Business
Portable Solar Power Finds a Market in Rural Africa
Persistent Energy Ghana’s pay-as-you go solar systems also give off-grid customers access to lighting, mobile phone charging, and appliances such as TVs and radios.Its Solar Associate program also creates jobs in target communities. The company was formed in 2013 when Impact Energies was absorbed into Persistent Energy Partners, a New York City-based company that specializes in selling and leasing renewable energy systems to low-income markets in Africa.
Impact Energies had been a leader in selling and leasing solar home systems through microfinancing banks in West Africa since 2011. It served 30,000 poor customers in two years in Ghana communities where the average earnings are $1-to-$6 a day, the company said.
The Persistent Energy Ghana team is now using its experience in Ghana to roll out village solar micro grids and pay-as-you-go solar home systems in the Eastern and greater Accra regions of Ghana. According to the company, Persistent Energy’s challenge is “to take this proven technology and rapidly build an organization in a different market.” Persistent Energy Ghana said will begin scaling up in June with plans to reach 5,000 households by 2015 and more than 25,000 households by 2016.
Solar Powered Computers
Sustainable Computers – a business based at the University of Nottingham Innovation Park — and U.K.-based Solar Ready Ltd. have taken a different approach, developing distributed solar power for computer systems being used by students in Africa in self-contained classrooms. “Our Solar Ready solutions are emerging technologies,” said Tony Winfield, managing director of Sustainable Computers Ltd. in an AFKInsider interview. “We are currently engaging with clients from The Gambia down to South Africa.”
Working with Solar Ready Ltd., Winfield combined his background in education with their technology that operates completely off grid using direct and stored power from roof-mounted solar panels. The modular desk houses the main technology units including the battery banks and air conditioning, Winfield told AFKInsider. “This configuration not only makes the technology secure and safe, but the cooling also helps to prolong the life of the IT equipment.”
Winfield said the system provides sustainable local storage solutions while reducing energy use. “This is a totally new approach to the energy challenges faced by Africa and elsewhere. The interest in our solutions has come from all over Africa,” Winfield said.
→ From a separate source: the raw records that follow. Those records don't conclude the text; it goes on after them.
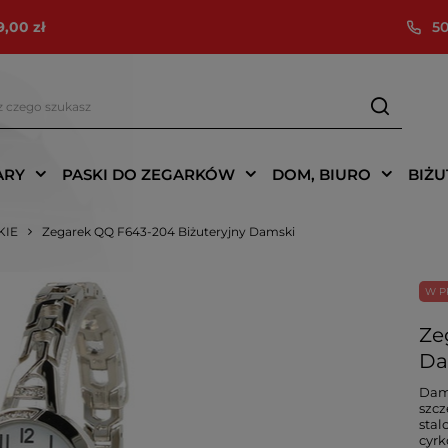
9,00 zł
50
ARY
PASKI DO ZEGARKÓW
DOM, BIURO
BIŻU
KIE
Zegarek QQ F643-204 Biżuteryjny Damski
W P
Ze
Da
Dams
szcz
stal
cyrk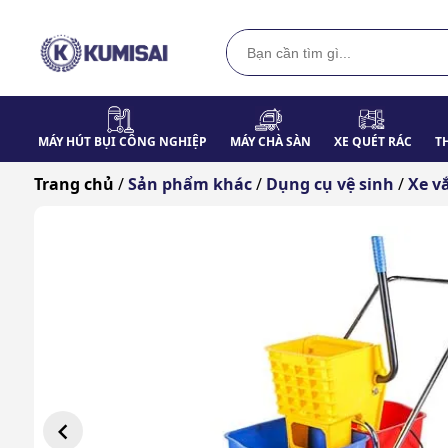
MÁY HÚT BỤI CÔNG NGHIỆP
MÁY CHÀ SÀN
XE QUÉT RÁC
T
Trang chủ
/
Sản phẩm khác
/
Dụng cụ vệ sinh
/
Xe v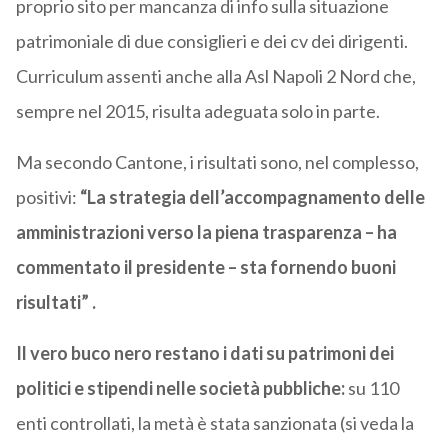
proprio sito per mancanza di info sulla situazione
patrimoniale di due consiglieri e dei cv dei dirigenti.
Curriculum assenti anche alla Asl Napoli 2 Nord che,
sempre nel 2015, risulta adeguata solo in parte.
Ma secondo Cantone, i risultati sono, nel complesso,
positivi:
“La strategia dell’accompagnamento delle
amministrazioni verso la piena trasparenza – ha
commentato il presidente – sta fornendo buoni
risultati” .
Il vero buco nero restano i dati su patrimoni dei
politici e stipendi nelle società pubbliche:
su 110
enti controllati, la metà è stata sanzionata (si veda la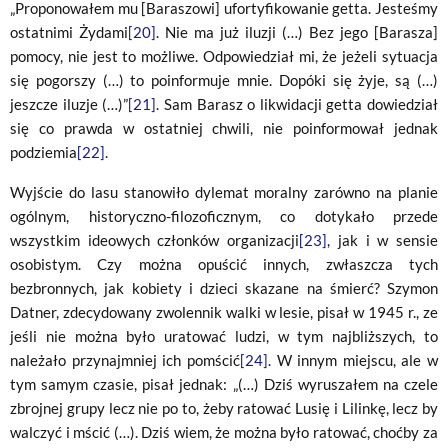
„Proponowałem mu [Baraszowi] ufortyfikowanie getta. Jesteśmy
ostatnimi Żydami
[20]
. Nie ma już iluzji (…) Bez jego [Barasza]
pomocy, nie jest to możliwe. Odpowiedział mi, że jeżeli sytuacja
się pogorszy (…) to poinformuje mnie. Dopóki się żyje, są (…)
jeszcze iluzje (…)”
[21]
. Sam Barasz o likwidacji getta dowiedział
się co prawda w ostatniej chwili, nie poinformował jednak
podziemia
[22]
.
Wyjście do lasu stanowiło dylemat moralny zarówno na planie
ogólnym, historyczno-filozoficznym, co dotykało przede
wszystkim ideowych członków organizacji
[23]
, jak i w sensie
osobistym. Czy można opuścić innych, zwłaszcza tych
bezbronnych, jak kobiety i dzieci skazane na śmierć? Szymon
Datner, zdecydowany zwolennik walki w lesie, pisał w 1945 r., ze
jeśli nie można było uratować ludzi, w tym najbliższych, to
należało przynajmniej ich pomścić
[24]
. W innym miejscu, ale w
tym samym czasie, pisał jednak: „(…) Dziś wyruszałem na czele
zbrojnej grupy lecz nie po to, żeby ratować Lusię i Lilinkę, lecz by
walczyć i mścić (…). Dziś wiem, że można było ratować, choćby za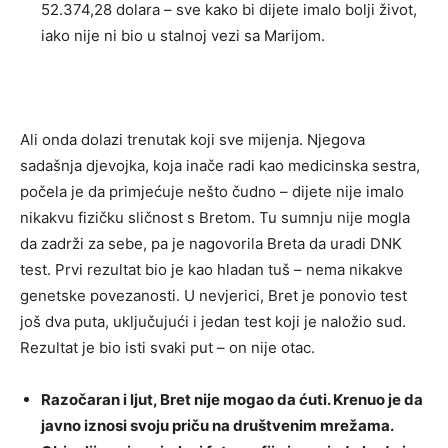
52.374,28 dolara – sve kako bi dijete imalo bolji život,
iako nije ni bio u stalnoj vezi sa Marijom.
Ali onda dolazi trenutak koji sve mijenja. Njegova
sadašnja djevojka, koja inače radi kao medicinska sestra,
počela je da primjećuje nešto čudno – dijete nije imalo
nikakvu fizičku sličnost s Bretom. Tu sumnju nije mogla
da zadrži za sebe, pa je nagovorila Breta da uradi DNK
test. Prvi rezultat bio je kao hladan tuš – nema nikakve
genetske povezanosti. U nevjerici, Bret je ponovio test
još dva puta, uključujući i jedan test koji je naložio sud.
Rezultat je bio isti svaki put – on nije otac.
Razočaran i ljut, Bret nije mogao da ćuti. Krenuo je da
javno iznosi svoju priču na društvenim mrežama.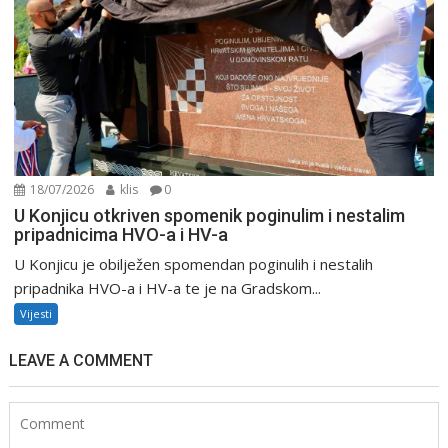
18/07/2026
klis
0
U Konjicu otkriven spomenik poginulim i nestalim
pripadnicima HVO-a i HV-a
U Konjicu je obilježen spomendan poginulih i nestalih
pripadnika HVO-a i HV-a te je na Gradskom...
Vijesti
LEAVE A COMMENT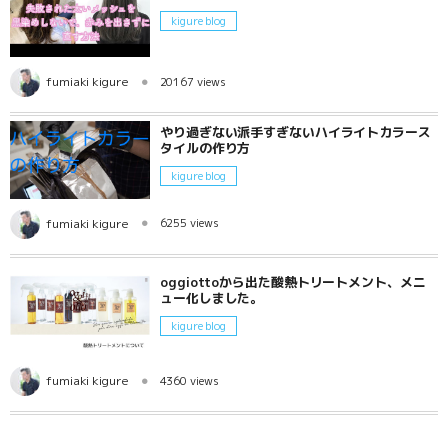
kigure blog
fumiaki kigure
20167 views
やり過ぎない派手すぎないハイライトカラース
タイルの作り方
kigure blog
fumiaki kigure
6255 views
oggiottoから出た酸熱トリートメント、メニ
ュー化しました。
kigure blog
fumiaki kigure
4360 views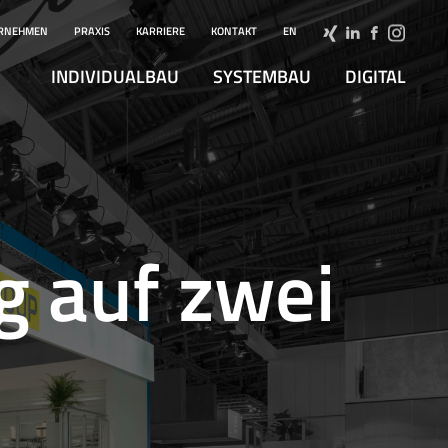
RNEHMEN
PRAXIS
KARRIERE
KONTAKT
EN
INDIVIDUALBAU
SYSTEMBAU
DIGITAL
g auf zwei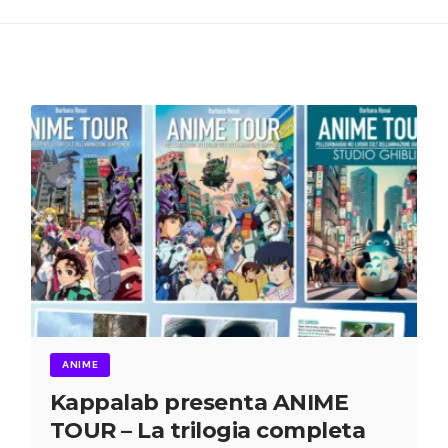
ANIME
Kappalab presenta ANIME
TOUR – La trilogia completa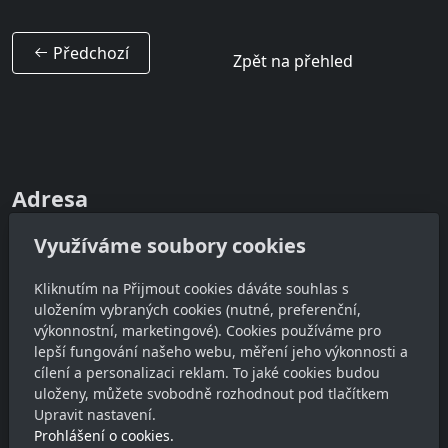
Předchozí
Zpět na přehled
Adresa
Ateliér JinýRozměr
Využíváme soubory cookies
Dobrovodská 634/76, 370 06 České Budějovice
IČ: 88196542
Kliknutím na Přijmout cookies dáváte souhlas s
uložením vybraných cookies (nutné, preferenční,
DIČ: CZ8511140671
výkonnostní, marketingové). Cookies používáme pro
lepší fungování našeho webu, měření jeho výkonnosti a
Kontakt
cílení a personalizaci reklam. To jaké cookies budou
uloženy, můžete svobodně rozhodnout pod tlačítkem
lukas@jinyrozmer.cz
Upravit nastavení.
+420 728 828594
Prohlášení o cookies.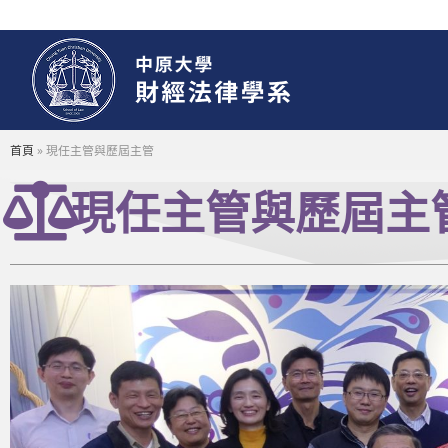
首頁
»
現任主管與歷屆主管
現任主管與歷屆主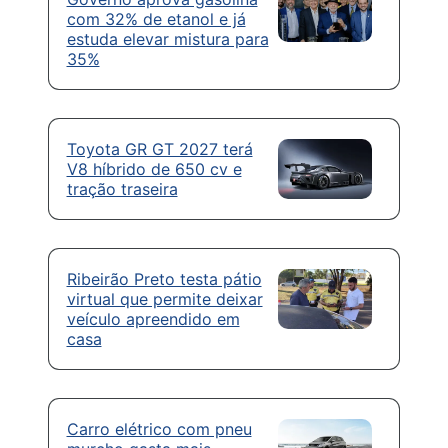
com 32% de etanol e já
estuda elevar mistura para
35%
Toyota GR GT 2027 terá
V8 híbrido de 650 cv e
tração traseira
Ribeirão Preto testa pátio
virtual que permite deixar
veículo apreendido em
casa
Carro elétrico com pneu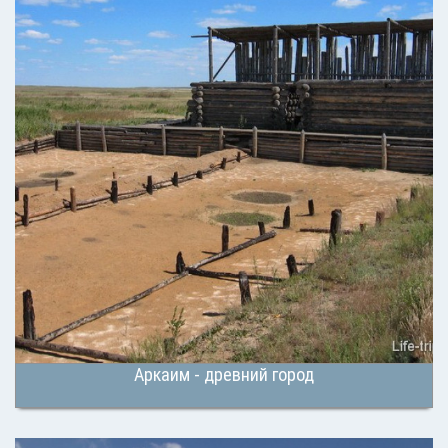
Аркаим - древний город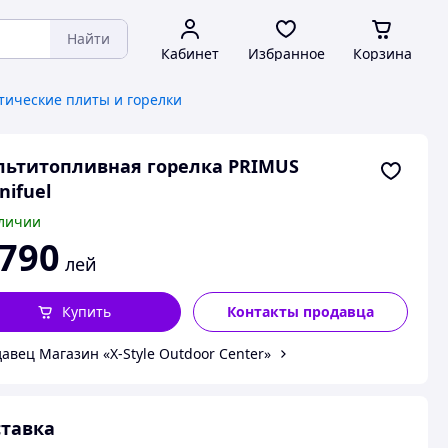
Найти
Кабинет
Избранное
Корзина
тические плиты и горелки
ьтитопливная горелка PRIMUS
ifuel
личии
 790
лей
Купить
Контакты продавца
авец Магазин «X-Style Outdoor Center»
тавка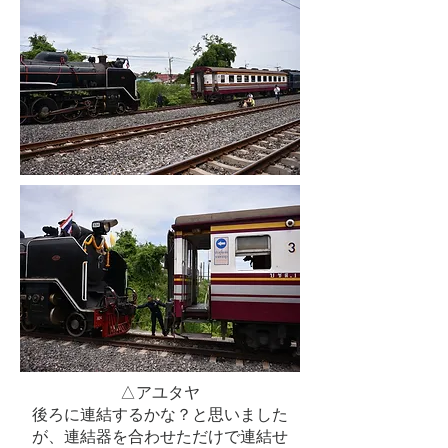
△アユタヤ
後ろに連結するかな？と思いました
が、連結器を合わせただけで連結せ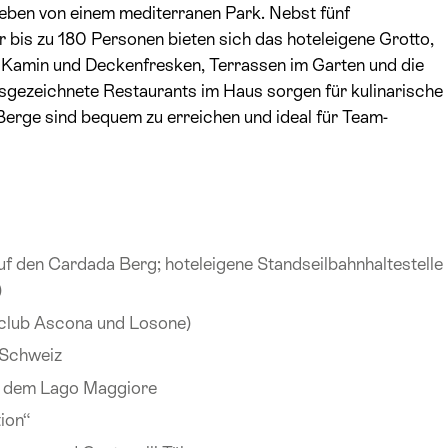
eben von einem mediterranen Park. Nebst fünf
 bis zu 180 Personen bieten sich das hoteleigene Grotto,
Kamin und Deckenfresken, Terrassen im Garten und die
sgezeichnete Restaurants im Haus sorgen für kulinarische
Berge sind bequem zu erreichen und ideal für Team-
uf den Cardada Berg; hoteleigene Standseilbahnhaltestelle
)
fclub Ascona und Losone)
 Schweiz
uf dem Lago Maggiore
ion“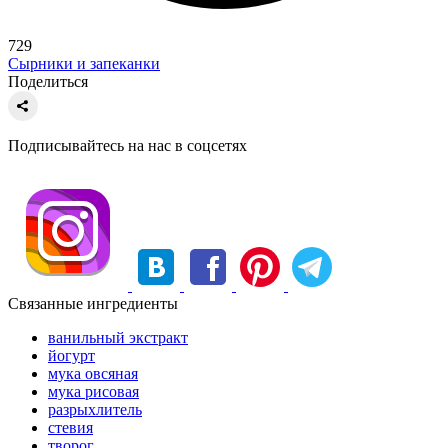
729
Сырники и запеканки
Поделиться
Подписывайтесь на нас в соцсетях
Связанные ингредиенты
ванильный экстракт
йогурт
мука овсяная
мука рисовая
разрыхлитель
стевия
творог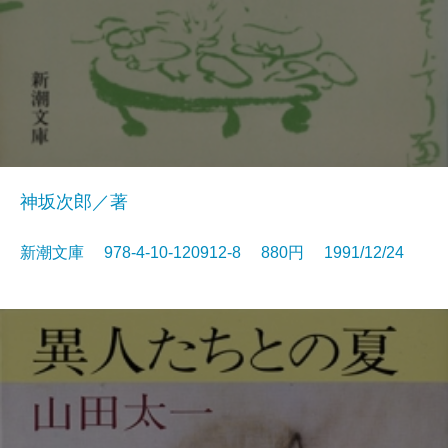
神坂次郎／著
新潮文庫 978-4-10-120912-8 880円 1991/12/24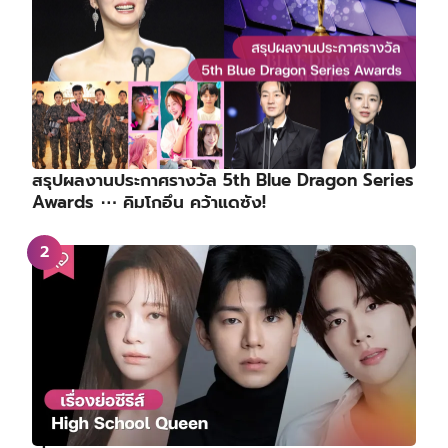
สรุปผลงานประกาศรางวัล 5th Blue Dragon Series
Awards ⋯ คิมโกอึน คว้าแดซัง!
Sustainable Computers is collaborating with nine countries participating in the IOP for Africa project developed with the University of Nottingham and the Institute of Physics.
The IOP teacher-training project in Ethiopia has been running for six years. In partnership with the Ethiopian Ministry of Education, it has been introducing practical physics to the syllabus through training sessions with teachers in Addis Ababa. Teachers travel in from all over Ethiopia and then return to their regions to share what they learned with colleagues for use in the classroom. Where possible, they are provided with physics equipment to use with their students.